Static array over 1,024 elements is slow to compile?

I am trying to improve the compilation time of using the StaticArrays package in my use case. Currently, I have made a fork of the package and changed how broadcasting works to generate rolled-up loops instead of its previous behavior of generating unrolled expressions:

# Old generation
result[1] = a[1][1, 1] + a[2][1, 1]
result[2] = a[1][2, 1] + a[2][2, 1]
result[3] = a[1][3, 1] + a[2][3, 1]
result[4] = a[1][1, 2] + a[2][1, 2]
result[5] = a[1][2, 2] + a[2][2, 2]
result[6] = a[1][3, 2] + a[2][3, 2]
# New generation
for idx2 = 1:2
  for idx1 = 1:3
    result[idx1, idx2] = a[1][idx1, idx2] + a[2][idx1, idx2]
  end
end

I am then using this code to test the compile times:

function time_array(dims::Type)
    ArrayType = SArray{dims, Float32, length(dims.parameters), reduce(*, dims.parameters)}

    fn = function()
        similar(ArrayType) .* similar(ArrayType)
    end

    println(dims)
    @time eval(quote ($fn)() end)
end

time_array(Tuple{1024})

With this initial code, I am getting the timing improvements I was hoping for, this first set of dimensions results in a compile time of 0.5 seconds as opposed to roughly six seconds before my changes. However, this stops being the case if the array has any more than 1024 elements:

Tuple{1023}
  0.381930 seconds (125.93 k allocations: 7.079 MiB)

Tuple{1024}
  0.373275 seconds (125.92 k allocations: 7.078 MiB)

Tuple{1025}
  5.717773 seconds (125.94 k allocations: 7.080 MiB, 0.09% gc time)

Tuple{32,32}
  0.554469 seconds (508.30 k allocations: 26.966 MiB)

Tuple{32,33}
  5.741758 seconds (186.25 k allocations: 10.165 MiB, 0.09% gc time)

Tuple{2,3,4,5}
  0.269990 seconds (639.58 k allocations: 34.249 MiB)
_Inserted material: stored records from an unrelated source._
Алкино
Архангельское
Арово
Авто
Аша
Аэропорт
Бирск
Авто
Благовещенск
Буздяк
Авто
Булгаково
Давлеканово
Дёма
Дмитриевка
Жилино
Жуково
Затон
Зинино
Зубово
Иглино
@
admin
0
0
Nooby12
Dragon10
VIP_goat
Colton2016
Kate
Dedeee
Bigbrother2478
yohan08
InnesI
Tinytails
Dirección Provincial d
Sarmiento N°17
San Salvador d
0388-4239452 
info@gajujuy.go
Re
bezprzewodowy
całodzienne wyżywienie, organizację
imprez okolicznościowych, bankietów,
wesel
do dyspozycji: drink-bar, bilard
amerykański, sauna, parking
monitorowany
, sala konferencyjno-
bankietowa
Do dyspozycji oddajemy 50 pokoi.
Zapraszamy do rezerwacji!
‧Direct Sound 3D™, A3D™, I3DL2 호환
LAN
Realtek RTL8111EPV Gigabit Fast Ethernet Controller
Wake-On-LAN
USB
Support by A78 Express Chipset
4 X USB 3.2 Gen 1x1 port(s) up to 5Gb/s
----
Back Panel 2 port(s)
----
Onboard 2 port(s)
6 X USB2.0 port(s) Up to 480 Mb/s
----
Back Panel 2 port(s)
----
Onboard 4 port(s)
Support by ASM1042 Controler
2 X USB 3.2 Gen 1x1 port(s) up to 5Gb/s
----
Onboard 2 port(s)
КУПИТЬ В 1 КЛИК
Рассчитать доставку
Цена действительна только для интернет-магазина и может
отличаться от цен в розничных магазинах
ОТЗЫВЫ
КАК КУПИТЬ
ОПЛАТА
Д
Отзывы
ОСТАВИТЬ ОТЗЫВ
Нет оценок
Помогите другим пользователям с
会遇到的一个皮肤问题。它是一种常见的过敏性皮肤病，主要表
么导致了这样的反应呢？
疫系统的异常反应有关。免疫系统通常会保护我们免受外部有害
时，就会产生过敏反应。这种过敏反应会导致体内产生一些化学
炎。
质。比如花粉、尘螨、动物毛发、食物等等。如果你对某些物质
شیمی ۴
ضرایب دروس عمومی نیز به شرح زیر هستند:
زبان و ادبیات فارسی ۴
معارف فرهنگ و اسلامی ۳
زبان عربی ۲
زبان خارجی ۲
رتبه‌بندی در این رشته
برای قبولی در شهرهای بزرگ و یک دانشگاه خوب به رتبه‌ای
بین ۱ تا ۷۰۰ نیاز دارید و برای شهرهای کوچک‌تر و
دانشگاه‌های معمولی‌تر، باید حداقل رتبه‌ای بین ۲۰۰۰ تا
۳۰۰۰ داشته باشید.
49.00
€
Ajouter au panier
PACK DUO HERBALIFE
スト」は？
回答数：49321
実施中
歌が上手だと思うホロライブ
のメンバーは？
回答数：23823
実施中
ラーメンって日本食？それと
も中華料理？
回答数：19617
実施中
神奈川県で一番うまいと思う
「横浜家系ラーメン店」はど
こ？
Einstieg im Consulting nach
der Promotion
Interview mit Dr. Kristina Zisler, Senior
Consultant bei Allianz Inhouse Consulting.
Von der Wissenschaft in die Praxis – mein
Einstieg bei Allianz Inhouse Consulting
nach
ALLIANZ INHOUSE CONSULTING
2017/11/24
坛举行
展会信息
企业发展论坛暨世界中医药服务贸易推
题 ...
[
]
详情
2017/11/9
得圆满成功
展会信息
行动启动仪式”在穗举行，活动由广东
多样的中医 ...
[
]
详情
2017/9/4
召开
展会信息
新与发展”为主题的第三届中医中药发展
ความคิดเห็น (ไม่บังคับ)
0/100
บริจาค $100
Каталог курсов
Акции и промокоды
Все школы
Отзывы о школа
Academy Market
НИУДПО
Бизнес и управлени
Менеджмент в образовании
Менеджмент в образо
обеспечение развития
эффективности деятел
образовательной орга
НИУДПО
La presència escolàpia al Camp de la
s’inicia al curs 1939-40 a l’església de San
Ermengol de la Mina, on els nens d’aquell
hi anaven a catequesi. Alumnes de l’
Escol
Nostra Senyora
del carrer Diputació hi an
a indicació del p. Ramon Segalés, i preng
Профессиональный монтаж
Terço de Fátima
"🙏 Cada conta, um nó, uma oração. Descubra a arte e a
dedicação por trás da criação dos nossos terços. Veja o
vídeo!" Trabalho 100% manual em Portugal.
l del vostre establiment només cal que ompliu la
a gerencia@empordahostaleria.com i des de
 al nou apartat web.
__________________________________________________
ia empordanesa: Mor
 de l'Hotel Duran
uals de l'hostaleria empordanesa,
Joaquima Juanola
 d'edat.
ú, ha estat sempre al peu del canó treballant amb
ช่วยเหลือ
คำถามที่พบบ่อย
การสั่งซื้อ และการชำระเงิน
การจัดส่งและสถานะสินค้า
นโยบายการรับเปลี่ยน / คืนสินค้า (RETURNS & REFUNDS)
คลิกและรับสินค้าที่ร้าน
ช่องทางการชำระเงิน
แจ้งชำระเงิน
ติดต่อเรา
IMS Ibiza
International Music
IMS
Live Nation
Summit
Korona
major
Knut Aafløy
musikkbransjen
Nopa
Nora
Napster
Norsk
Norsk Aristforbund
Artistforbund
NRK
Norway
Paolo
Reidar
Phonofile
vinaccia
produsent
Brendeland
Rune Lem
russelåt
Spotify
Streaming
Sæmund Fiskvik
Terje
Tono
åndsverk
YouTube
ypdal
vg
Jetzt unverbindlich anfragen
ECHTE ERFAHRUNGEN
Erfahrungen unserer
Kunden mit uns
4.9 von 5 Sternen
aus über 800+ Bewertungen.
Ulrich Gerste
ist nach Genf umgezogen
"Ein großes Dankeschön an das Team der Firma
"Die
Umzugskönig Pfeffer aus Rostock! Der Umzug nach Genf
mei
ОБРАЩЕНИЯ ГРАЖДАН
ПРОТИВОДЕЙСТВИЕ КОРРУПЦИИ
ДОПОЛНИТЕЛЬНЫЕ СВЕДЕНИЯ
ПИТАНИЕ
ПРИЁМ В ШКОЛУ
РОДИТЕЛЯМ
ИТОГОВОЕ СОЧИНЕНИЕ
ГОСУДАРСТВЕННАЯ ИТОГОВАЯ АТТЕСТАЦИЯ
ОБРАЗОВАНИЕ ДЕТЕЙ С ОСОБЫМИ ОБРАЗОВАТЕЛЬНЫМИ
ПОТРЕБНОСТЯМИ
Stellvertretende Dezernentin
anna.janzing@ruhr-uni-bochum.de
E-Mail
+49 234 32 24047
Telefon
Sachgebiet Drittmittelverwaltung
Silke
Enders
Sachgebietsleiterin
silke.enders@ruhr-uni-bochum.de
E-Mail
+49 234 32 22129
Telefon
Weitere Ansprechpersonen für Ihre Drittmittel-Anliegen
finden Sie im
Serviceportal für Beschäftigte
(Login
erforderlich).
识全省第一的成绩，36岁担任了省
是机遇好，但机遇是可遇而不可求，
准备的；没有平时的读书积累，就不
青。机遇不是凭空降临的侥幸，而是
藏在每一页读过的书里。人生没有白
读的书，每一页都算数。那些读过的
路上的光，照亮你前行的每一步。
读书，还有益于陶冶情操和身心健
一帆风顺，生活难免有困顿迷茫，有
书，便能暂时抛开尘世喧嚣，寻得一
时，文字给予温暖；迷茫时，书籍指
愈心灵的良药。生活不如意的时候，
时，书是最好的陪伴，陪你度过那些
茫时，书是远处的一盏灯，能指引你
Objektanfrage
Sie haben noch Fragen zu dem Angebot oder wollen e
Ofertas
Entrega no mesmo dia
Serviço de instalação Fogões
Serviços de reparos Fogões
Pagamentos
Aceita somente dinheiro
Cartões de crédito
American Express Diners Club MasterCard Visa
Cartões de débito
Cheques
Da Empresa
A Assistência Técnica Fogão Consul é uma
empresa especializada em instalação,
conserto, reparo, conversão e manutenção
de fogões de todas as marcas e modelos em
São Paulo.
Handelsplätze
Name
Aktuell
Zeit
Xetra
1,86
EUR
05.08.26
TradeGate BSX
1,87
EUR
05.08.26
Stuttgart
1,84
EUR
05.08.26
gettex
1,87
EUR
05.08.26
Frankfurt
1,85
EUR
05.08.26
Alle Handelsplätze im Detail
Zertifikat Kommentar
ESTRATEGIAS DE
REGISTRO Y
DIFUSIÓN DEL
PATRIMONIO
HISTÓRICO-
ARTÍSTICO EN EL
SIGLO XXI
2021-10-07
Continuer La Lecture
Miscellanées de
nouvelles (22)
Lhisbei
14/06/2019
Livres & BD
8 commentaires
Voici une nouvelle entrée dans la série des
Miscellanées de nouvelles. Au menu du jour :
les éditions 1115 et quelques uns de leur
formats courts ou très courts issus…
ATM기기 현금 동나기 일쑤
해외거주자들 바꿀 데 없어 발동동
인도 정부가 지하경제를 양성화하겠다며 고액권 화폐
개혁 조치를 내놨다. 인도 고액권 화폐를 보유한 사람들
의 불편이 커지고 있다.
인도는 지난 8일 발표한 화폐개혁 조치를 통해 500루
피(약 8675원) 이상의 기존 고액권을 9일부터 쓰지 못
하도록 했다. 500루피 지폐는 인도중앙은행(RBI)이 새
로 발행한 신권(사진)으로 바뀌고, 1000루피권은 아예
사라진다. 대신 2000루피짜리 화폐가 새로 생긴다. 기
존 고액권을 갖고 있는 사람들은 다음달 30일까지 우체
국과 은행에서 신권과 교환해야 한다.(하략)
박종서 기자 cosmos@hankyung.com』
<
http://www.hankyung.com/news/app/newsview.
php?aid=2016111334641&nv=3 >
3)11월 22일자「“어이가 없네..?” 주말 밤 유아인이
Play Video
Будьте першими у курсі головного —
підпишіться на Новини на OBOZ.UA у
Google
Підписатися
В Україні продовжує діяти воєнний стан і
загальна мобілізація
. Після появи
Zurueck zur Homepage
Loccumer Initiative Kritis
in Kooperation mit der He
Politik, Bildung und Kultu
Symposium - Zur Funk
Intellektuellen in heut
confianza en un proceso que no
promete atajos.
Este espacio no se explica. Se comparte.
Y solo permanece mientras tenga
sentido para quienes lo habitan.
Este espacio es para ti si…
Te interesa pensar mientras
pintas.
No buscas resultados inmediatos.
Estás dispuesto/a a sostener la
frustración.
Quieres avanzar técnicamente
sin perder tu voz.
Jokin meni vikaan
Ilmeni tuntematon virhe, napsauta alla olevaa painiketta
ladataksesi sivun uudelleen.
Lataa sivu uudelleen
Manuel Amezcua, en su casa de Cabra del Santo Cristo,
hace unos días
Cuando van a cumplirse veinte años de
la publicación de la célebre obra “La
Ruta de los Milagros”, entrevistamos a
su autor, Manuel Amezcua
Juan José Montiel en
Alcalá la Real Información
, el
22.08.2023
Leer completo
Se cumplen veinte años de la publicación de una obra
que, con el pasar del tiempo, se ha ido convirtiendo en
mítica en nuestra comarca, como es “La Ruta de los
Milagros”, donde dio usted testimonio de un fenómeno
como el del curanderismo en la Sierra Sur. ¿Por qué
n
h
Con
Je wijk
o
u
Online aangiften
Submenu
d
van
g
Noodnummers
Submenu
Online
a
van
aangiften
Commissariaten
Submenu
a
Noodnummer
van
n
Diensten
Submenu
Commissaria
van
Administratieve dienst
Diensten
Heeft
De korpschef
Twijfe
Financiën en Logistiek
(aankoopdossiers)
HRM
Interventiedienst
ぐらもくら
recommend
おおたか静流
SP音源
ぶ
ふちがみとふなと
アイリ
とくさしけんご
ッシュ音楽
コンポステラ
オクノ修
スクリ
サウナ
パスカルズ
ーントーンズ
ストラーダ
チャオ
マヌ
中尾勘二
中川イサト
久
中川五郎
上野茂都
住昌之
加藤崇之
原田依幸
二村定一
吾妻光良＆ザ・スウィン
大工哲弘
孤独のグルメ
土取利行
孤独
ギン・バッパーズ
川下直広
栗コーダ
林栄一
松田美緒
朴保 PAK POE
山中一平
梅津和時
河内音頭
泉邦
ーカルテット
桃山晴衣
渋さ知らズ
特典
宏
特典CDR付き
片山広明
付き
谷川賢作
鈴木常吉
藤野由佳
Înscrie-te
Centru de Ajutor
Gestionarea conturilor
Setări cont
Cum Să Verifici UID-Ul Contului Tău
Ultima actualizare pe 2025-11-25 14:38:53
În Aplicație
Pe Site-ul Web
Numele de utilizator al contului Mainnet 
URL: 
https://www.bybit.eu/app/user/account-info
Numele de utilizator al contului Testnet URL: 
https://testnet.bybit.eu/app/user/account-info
What might be causing this large discontinuity?

For reference, this is the function I modified in the StaticArrays package:

@generated function _broadcast(f, ::Size{newsize}, s::Tuple{Vararg{Size}}, a...) where newsize
    first_staticarray = a[findfirst(ai -> ai <: Union{StaticArray,Transpose{<:Any,<:StaticArray},Adjoint{<:Any,<:StaticArray}}, a)]

    if prod(newsize) == 0
        # Use inference to get eltype in empty case (see also comments in _map)
        eltys = [:(eltype(a[$i])) for i ∈ 1:length(a)]
        return quote
            @_inline_meta
            T = Core.Compiler.return_type(f, Tuple{$(eltys...)})
            @inbounds return similar_type($first_staticarray, T, Size(newsize))()
        end
    end

    sizes = [sz.parameters[1] for sz ∈ s.parameters]
    indices = CartesianIndices(newsize)
    index_symbols = [Symbol(:idx, dimidx) for dimidx = 1:length(newsize)]

    first_exprs_vals = [
        begin
            if !(a[i] <: AbstractArray || a[i] <: Tuple)
                :(scalar_getindex(a[$i])) 
            else
                :(a[$i][1])
            end
        end
        for i = 1:length(sizes)
    ]
    first_expr = :(f($(first_exprs_vals...)))

    exprs_vals = [
        begin
            if !(a[i] <: AbstractArray || a[i] <: Tuple)
                :(scalar_getindex(a[$i])) 
            else
                index = [
                    if dim == newdim
                        index_symbols[dimidx]
                    else
                        :(1)
                    end
                    for (dimidx, (dim, newdim)) ∈ enumerate(zip(sizes[i], newsize))
                ]
                :(a[$i][$(index...)])
            end
        end
        for i = 1:length(sizes)
    ]
    compute_expr = :(elements[$(index_symbols...)] = f($(exprs_vals...)))
    for (dimidx, dim) in enumerate(newsize)
        compute_expr = quote
            for $(index_symbols[dimidx]) = 1:$(newsize[dimidx])
                $compute_expr
            end
        end
    end

    res = quote
        @_inline_meta
        @inbounds elements = similar($first_staticarray, typeof($first_expr), Size(newsize))
        @inbounds $compute_expr
        @inbounds return similar_type($first_staticarray, eltype(elements), Size(newsize))(elements)
    end
    # println(res)
    return res
end

StaticArrays of that size are going to stress the compiler. Could you expand on the underlying motivation? What are you actually trying to calculate? It may be considerably faster to use LoopVectorization with base-Julia arrays of that size.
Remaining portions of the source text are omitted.